Customer data used to start and end with the company – nice orderly, structured, manageable data that could be loaded into traditional data warehouses. Today, companies are facing a tidal wave of new data streams coming at them at an unprecedented size and rate. The sheer volume and variety of this big data necessitates a new way of thinking about data warehousing and analysis, writes Michael Haddad, BI and solutions architect and co-founder of Praxis Computing, the local partner of software company, Pentaho.
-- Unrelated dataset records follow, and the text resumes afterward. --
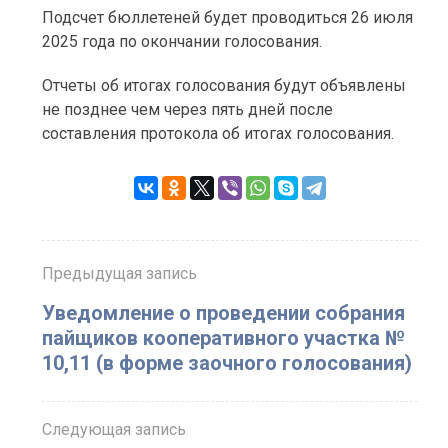
Подсчет бюллетеней будет проводиться 26 июля
2025 года по окончании голосования.
Отчеты об итогах голосования будут объявлены
не позднее чем через пять дней после
составления протокола об итогах голосования.
Предыдущая запись
Уведомление о проведении собрания
пайщиков кооперативного участка №
10,11 (в форме заочного голосования)
Следующая запись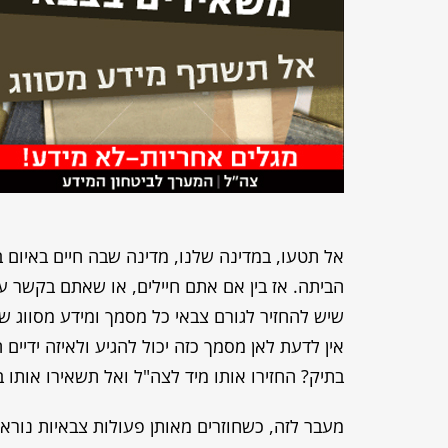
אל תטעו, במדינה שלנו, מדינה שבה חיים באיום ב
הביתה. אז בין אם אתם חיילים, או שאתם בקשר
שיש להחזיר לגורם צבאי כל מסמך ומידע מסווג שנ
אין לדעת לאן מסמך כזה יכול להגיע ולאיזה ידיי
בתיק? החזירו אותו מיד לצה"ל ואל תשאירו אותו ב
מעבר לזה, כשחוזרים מאותן פעולות צבאיות נור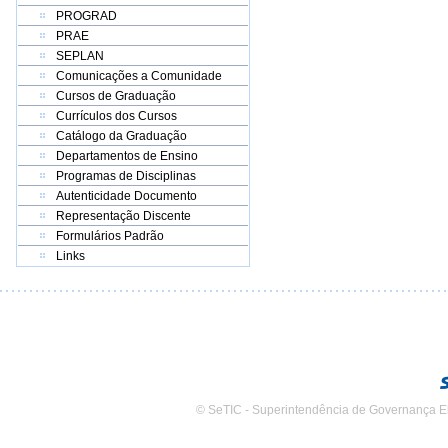
PROGRAD
PRAE
SEPLAN
Comunicações a Comunidade
Cursos de Graduação
Currículos dos Cursos
Catálogo da Graduação
Departamentos de Ensino
Programas de Disciplinas
Autenticidade Documento
Representação Discente
Formulários Padrão
Links
© SeTIC - Superintendência de Governança E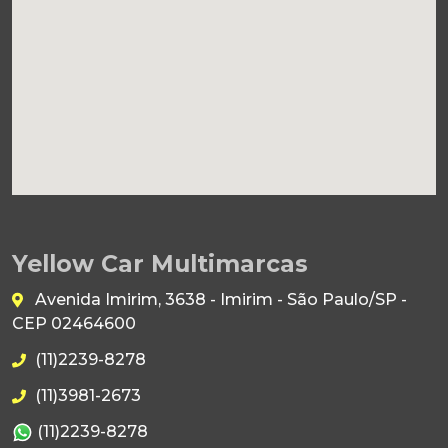
Yellow Car Multimarcas
Avenida Imirim, 3638 - Imirim - São Paulo/SP -
CEP 02464600
(11)2239-8278
(11)3981-2673
(11)2239-8278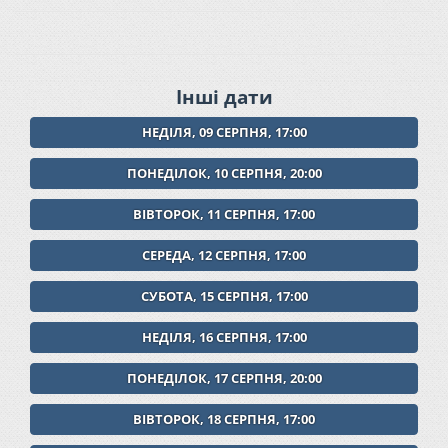
Інші дати
НЕДІЛЯ, 09 СЕРПНЯ, 17:00
ПОНЕДІЛОК, 10 СЕРПНЯ, 20:00
ВІВТОРОК, 11 СЕРПНЯ, 17:00
СЕРЕДА, 12 СЕРПНЯ, 17:00
СУБОТА, 15 СЕРПНЯ, 17:00
НЕДІЛЯ, 16 СЕРПНЯ, 17:00
ПОНЕДІЛОК, 17 СЕРПНЯ, 20:00
ВІВТОРОК, 18 СЕРПНЯ, 17:00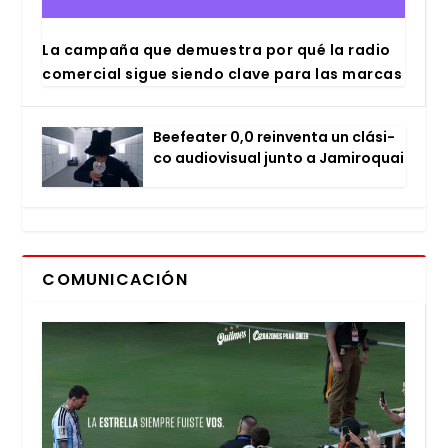
La cam­pa­ña que demues­tra por qué la radio
comer­cial sigue sien­do cla­ve para las mar­cas
Bee­fea­ter 0,0 rein­ven­ta un clá­si­
co audio­vi­sual jun­to a Jami­ro­quai
COMUNICACIÓN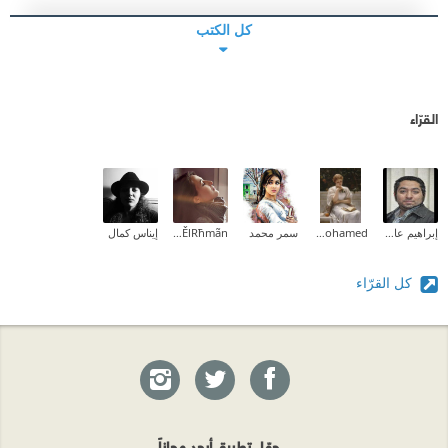
كل الكتب
القرّاء
إبراهيم عادل
Aliaa Mohamed
سمر محمد
ËmÅn Ãbd ĚlRħmãn
إيناس كمال
كل القرّاء
حمّل تطبيق أبجد مجاناً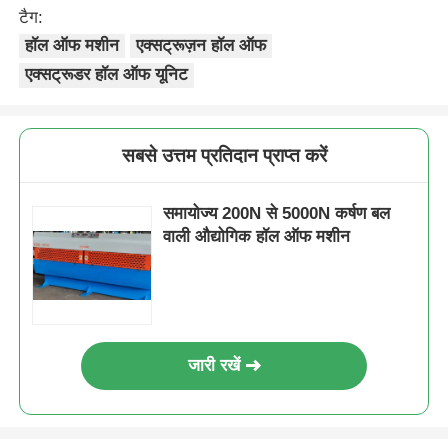
टैग:
हॉल ऑफ मशीन
एक्सट्रूज़न हॉल ऑफ
एक्सट्रूडर हॉल ऑफ यूनिट
सबसे उत्तम प्रतिदान प्राप्त करें
समायोज्य 200N से 5000N कर्षण बल
वाली औद्योगिक हॉल ऑफ मशीन
जारी रखें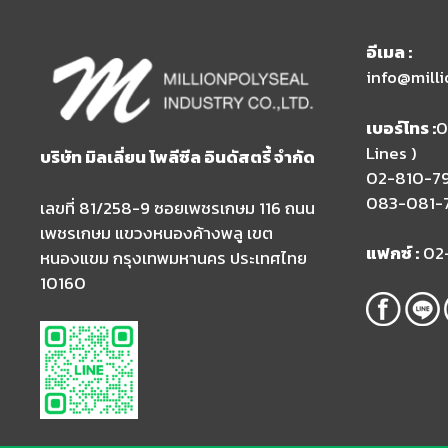
อีเมล​ :
info@mill
เบอร์โทร :
0
Lines )​
บริษัท มิลเลี่ยน โพลีซีล อินดัสตรี้ จำกัด
02-810-7
083-081-
เลขที่ 81/258-9 ซอยเพชรเกษม 116 ถนน
เพชรเกษม แขวงหนองค้างพลู เขต
แฟกซ์ :
02
หนองแขม กรุงเทพมหานคร ประเทศไทย
10160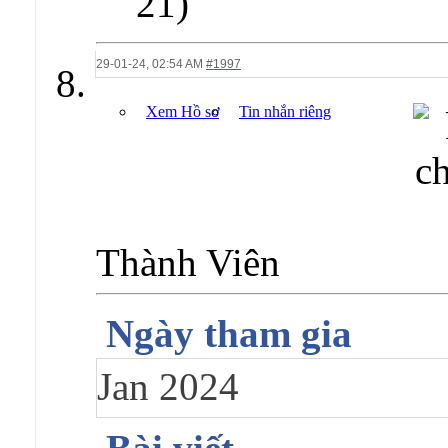
21)
29-01-24,
02:54 AM
#1997
Xem Hồ sơ
Tin nhắn riêng
Thành Viên
Ngày tham gia
Jan 2024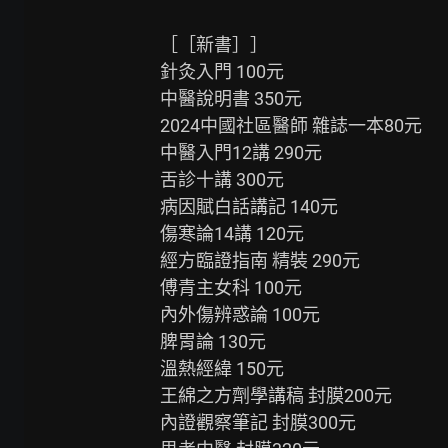
［［新書］］

針灸入門 100元

中醫說明書 350元

2024中國社區醫師 雜誌一本80元

中醫入門12講 290元

舌診十講 300元

病因賦白話講記 140元

傷寒論14講 120元

經方臨證指南 精裝 290元

傅青主女科 100元

內外傷辨惑論 100元

脾胃論 130元

溫熱經緯 150元

王綿之方劑學講稿 封膜200元

內證觀察筆記 封膜300元
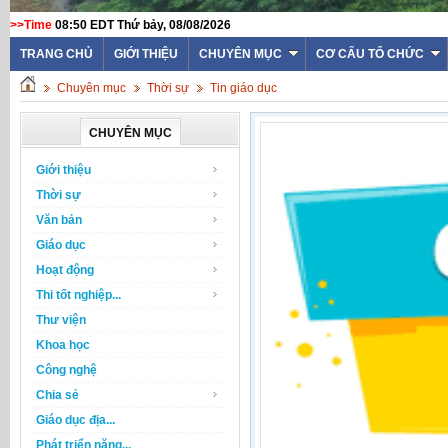
>>Time
08:50 EDT Thứ bảy, 08/08/2026
TRANG CHỦ
GIỚI THIỆU
CHUYÊN MỤC
CƠ CẤU TỔ CHỨC
Chuyên mục
Thời sự
Tin giáo dục
CHUYÊN MỤC
Giới thiệu
Thời sự
Văn bản
Giáo dục
Hoạt động
Thi tốt nghiệp...
Thư viện
Khoa học
Công nghệ
Chia sẻ
Giáo dục địa...
Phát triển năng...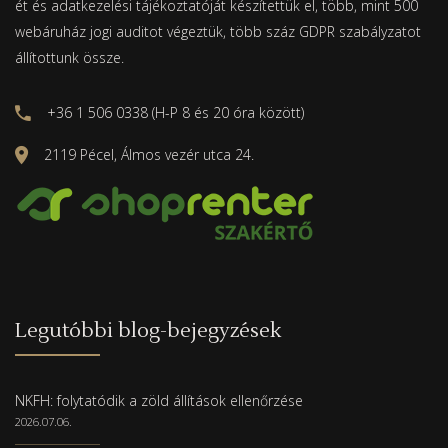
ét és adatkezelési tájékoztatóját készítettük el, több, mint 500
webáruház jogi auditot végeztük, több száz GDPR szabályzatot
állítottunk össze.
+36 1 506 0338 (H-P 8 és 20 óra között)
2119 Pécel, Álmos vezér utca 24.
Legutóbbi blog-bejegyzések
NKFH: folytatódik a zöld állítások ellenőrzése
2026.07.06.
We already know that contemporary enterprises are inundated with data, and this data holds huge potential for them. Sure, big data has enjoyed buzzword status of late, but a new one that is bubbling up is the concept of having a “customer360 view” – a coherent view of a customer enabled by big data analysis, drawn from existing IT systems, social media, the Internet of Things (IoT), and machine-generated data in their environments. Multi-source, well-analysed data can tell a company not just who their customers are and how many products they have through a single organisation, but also where they shop, where they go on holiday, what they name their pets, how they feel about you, and whether or not they also deal with your competitors. In the same vein, data can reveal public sentiment, and even enable governments to be able to spot potential problems before they boil over into, for example, service delivery protests.
Big data-ready or not?
Knowing this information is the first step. Modern enterprises then need to derive value from massive volumes of data generated – to offer better service, to upsell, to promote loyalty and stretch their access to the customer lifecycle. Data can be used to make sense of historical or trend information, or to predict events, promoting proactive policing or interventions on both a public and private organisational level.
All of this, though, lies out of the scope or capabilities of the traditional data warehouses currently employed by most governments and corporates. This is the dawning realisation facing organisations in the digital age: They are simply not equipped to effectively and cheaply store, manage or extract data of this size and variety.
Big bucks, big maintenance
Of course, extracting business intelligence (BI) from data isn’t a new concept, and for many years big IT companies have offered tools to help corporates access this. These have evolved to keep up with big data, but they are not easy – or remotely cheap – to build into your business process. Dropping a couple million dollars on the initial implementation and huge sums in licensing fee is not uncommon.
Then, you must run these systems, keeping them tuned up – through a combination of your own internal resources and the provider’s team. This expensive and resource-intensive system can have the effect of keeping big data capabilities in the hands of huge multi-nationals and highly profitable organisations only, giving them yet another competitive advantage.
A new model, new capabilities
It was this conundrum that sparked the idea for Pentaho. Its founders – who include some top minds in computing, such as James Dixon who coined the phrase ‘data lake’ – chose to be market disrupters, combining a handful of open-source technologies and producing this powerful solution for accessing Hadoop file stores and extracting, transforming, and loading data, as well as analysis and reporting. And this is where Pentaho has really come into its own – this ability to blend data sources. And it’s still an open source initiative, with community and enterprise versions.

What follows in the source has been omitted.